Demystifying Quantum Computing: From Classical Bits to Quantum Qubits

At the CES conference in 2025, earlier in January, NVIDIA CEO and keynote speaker Jensen Huang threw cold water on an emerging industry that's going through its initial pains just like AI was a few decades ago.

Within 24 hours of making that statement, stocks of major Quantum companies like IonQ, Rigetti Computing, and D-Wave dropped by nearly 40%.

To paraphrase, Jensen said, "Very useful quantum computers are still decades away. Estimates suggest it could take 15 to 30 years before quantum computing becomes commercially viable."

Why would he say that? Is Quantum Computing still a distant dream?

This is the first in a series of articles that will attempt to shed some light on quantum computing.

Let's start by looking at a trending industry like Generative AI (Gen AI).

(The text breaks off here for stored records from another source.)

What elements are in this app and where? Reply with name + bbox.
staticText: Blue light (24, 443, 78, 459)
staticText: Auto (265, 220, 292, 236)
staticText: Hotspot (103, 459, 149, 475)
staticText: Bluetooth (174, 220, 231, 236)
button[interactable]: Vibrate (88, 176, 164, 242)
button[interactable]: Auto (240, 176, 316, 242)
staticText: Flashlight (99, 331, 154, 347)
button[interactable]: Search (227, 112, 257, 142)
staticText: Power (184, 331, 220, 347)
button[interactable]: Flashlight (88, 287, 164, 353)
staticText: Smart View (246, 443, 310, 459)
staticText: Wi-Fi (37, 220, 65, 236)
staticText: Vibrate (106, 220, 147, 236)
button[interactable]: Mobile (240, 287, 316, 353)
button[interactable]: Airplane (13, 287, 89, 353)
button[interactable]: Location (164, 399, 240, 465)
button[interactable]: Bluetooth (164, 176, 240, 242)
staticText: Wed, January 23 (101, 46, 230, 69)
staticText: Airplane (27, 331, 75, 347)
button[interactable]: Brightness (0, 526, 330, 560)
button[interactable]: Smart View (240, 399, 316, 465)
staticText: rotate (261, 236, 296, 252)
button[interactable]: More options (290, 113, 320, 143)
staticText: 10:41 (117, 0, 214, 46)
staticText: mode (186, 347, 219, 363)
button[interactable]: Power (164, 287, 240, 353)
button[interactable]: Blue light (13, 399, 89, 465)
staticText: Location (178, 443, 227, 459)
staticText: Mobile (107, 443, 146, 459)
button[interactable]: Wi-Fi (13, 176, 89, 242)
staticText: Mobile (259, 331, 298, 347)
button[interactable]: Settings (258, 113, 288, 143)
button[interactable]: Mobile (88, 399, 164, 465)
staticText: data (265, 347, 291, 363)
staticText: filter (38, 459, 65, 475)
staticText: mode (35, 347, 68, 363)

For most individuals, ChatGPT, Llama, or even Perplexity are their touchpoints with Gen AI. But if you dig deeper into the technology powering Gen AI, you will probably zone out listening to terms such as transformers, decoders, auto-encoders, etc.

Quantum computing, takes this even further, it is based on some of the most complicated underlying concepts in math to understand, if at all one even attempts to understand it. Now, an entire industry is being built on this foundation.

Before we delve into quantum computing, lets discuss how it all began.

Revisiting Classical Computing?

To understand quantum computing, you first need to understand Classical Computing.

We are all still living in the age of classical computing. Even NVIDIA's most advanced GPU is still considered classical computing.

So, what is classical computing?

Let me touch on a few key attributes. All digital systems store data in bits that could either be 1 or 0. We have a whole number system (the binary number system) taught in most computer science courses to familiarize us with the fact that at the lowest level, the computer thinks in terms of 0s and 1s no matter what language we feed it.

As far as the hardware for these systems goes, classical computers, laptops, and servers use hardware like transistors and logical gates to run the show at the hardware level. Here, too, bits of 0s and 1s stream across the motherboard from one component to another, carrying information.

In a classical system, all information is encoded in terms of 0s and 1s at the lowest level. This is the foundation of the current classical computing system.

The underlying principles of classical computing are Deterministic.

Now, you may laugh at me and wonder why I said this!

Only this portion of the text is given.